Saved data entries
————————

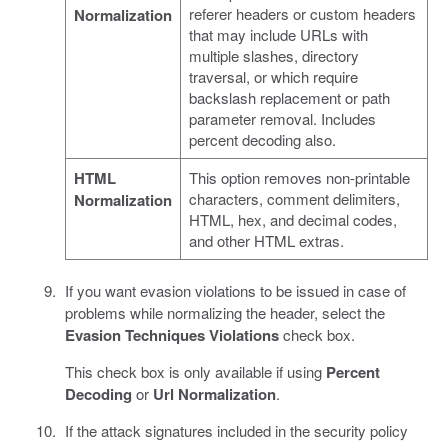
referer headers or custom headers
Normalization
that may include URLs with
multiple slashes, directory
traversal, or which require
backslash replacement or path
parameter removal. Includes
percent decoding also.
HTML
This option removes non-printable
characters, comment delimiters,
Normalization
HTML, hex, and decimal codes,
and other HTML extras.
If you want evasion violations to be issued in case of
problems while normalizing the header, select the
Evasion Techniques Violations
check box.
This check box is only available if using
Percent
Decoding
or
Url Normalization
.
If the attack signatures included in the security policy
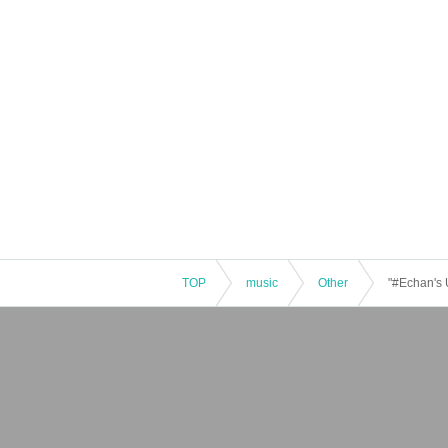
TOP
music
Other
"#Echan's 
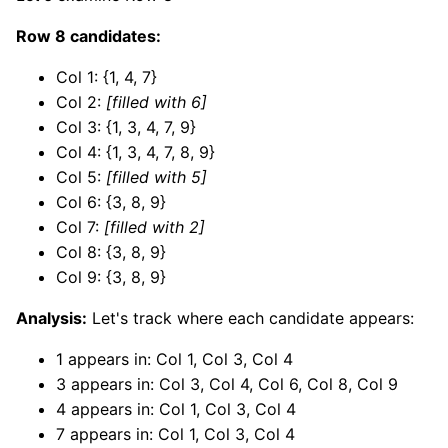
Row 8 candidates:
Col 1: {1, 4, 7}
Col 2:
[filled with 6]
Col 3: {1, 3, 4, 7, 9}
Col 4: {1, 3, 4, 7, 8, 9}
Col 5:
[filled with 5]
Col 6: {3, 8, 9}
Col 7:
[filled with 2]
Col 8: {3, 8, 9}
Col 9: {3, 8, 9}
Analysis:
Let's track where each candidate appears:
1 appears in: Col 1, Col 3, Col 4
3 appears in: Col 3, Col 4, Col 6, Col 8, Col 9
4 appears in: Col 1, Col 3, Col 4
7 appears in: Col 1, Col 3, Col 4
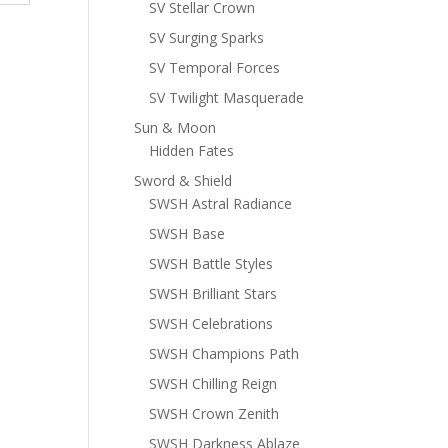
SV Stellar Crown
SV Surging Sparks
SV Temporal Forces
SV Twilight Masquerade
Sun & Moon
Hidden Fates
Sword & Shield
SWSH Astral Radiance
SWSH Base
SWSH Battle Styles
SWSH Brilliant Stars
SWSH Celebrations
SWSH Champions Path
SWSH Chilling Reign
SWSH Crown Zenith
SWSH Darkness Ablaze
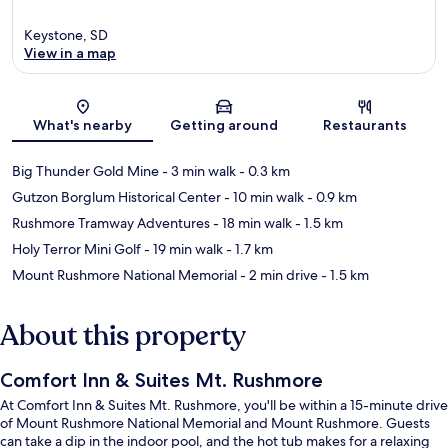
Keystone, SD
View in a map
Map
What's nearby
Getting around
Restaurants
Big Thunder Gold Mine
- 3 min walk
- 0.3 km
Gutzon Borglum Historical Center
- 10 min walk
- 0.9 km
Rushmore Tramway Adventures
- 18 min walk
- 1.5 km
Holy Terror Mini Golf
- 19 min walk
- 1.7 km
Mount Rushmore National Memorial
- 2 min drive
- 1.5 km
About this property
Comfort Inn & Suites Mt. Rushmore
At Comfort Inn & Suites Mt. Rushmore, you'll be within a 15-minute drive
of Mount Rushmore National Memorial and Mount Rushmore. Guests
can take a dip in the indoor pool, and the hot tub makes for a relaxing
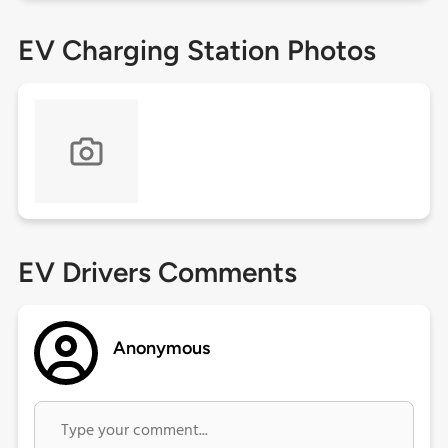
EV Charging Station Photos
EV Drivers Comments
Anonymous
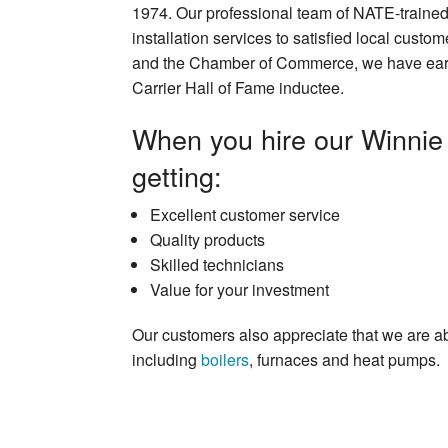
1974. Our professional team of NATE-trained
installation services to satisfied local cus
and the Chamber of Commerce, we have earne
Carrier Hall of Fame inductee.
When you hire our Winnie 
getting:
Excellent customer service
Quality products
Skilled technicians
Value for your investment
Our customers also appreciate that we are a
including
boilers
, furnaces and heat pumps.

————————

Description of the task » Each line above that contains the string "Comfort" should be identified and copied.

Expected answer »
Comfort Inn & Suites Mt. Rushmore
At Comfort Inn & Suites Mt. Rushmore, you'll be within a 15-minute drive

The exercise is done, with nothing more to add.